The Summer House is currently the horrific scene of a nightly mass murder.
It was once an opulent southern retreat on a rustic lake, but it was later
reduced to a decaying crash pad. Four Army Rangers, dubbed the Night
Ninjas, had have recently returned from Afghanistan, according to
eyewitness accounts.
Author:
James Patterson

....

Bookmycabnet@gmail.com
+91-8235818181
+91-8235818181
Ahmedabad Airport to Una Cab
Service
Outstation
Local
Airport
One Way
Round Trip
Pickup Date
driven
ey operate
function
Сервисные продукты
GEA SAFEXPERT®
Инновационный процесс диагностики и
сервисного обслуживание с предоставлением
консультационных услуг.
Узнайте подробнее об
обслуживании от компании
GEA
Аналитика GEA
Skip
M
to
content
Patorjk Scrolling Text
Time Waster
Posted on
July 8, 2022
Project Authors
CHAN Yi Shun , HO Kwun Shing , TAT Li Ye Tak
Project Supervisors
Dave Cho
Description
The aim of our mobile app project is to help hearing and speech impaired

....

Work instruction: Please make an exact copy of the lines above from the line with "сервисного обслуживание с предоставлением" through the line with "Description", both ends included.

Your response:
сервисного обслуживание с предоставлением
консультационных услуг.
Узнайте подробнее об
обслуживании от компании
GEA
Аналитика GEA
Skip
M
to
content
Patorjk Scrolling Text
Time Waster
Posted on
July 8, 2022
Project Authors
CHAN Yi Shun , HO Kwun Shing , TAT Li Ye Tak
Project Supervisors
Dave Cho
Description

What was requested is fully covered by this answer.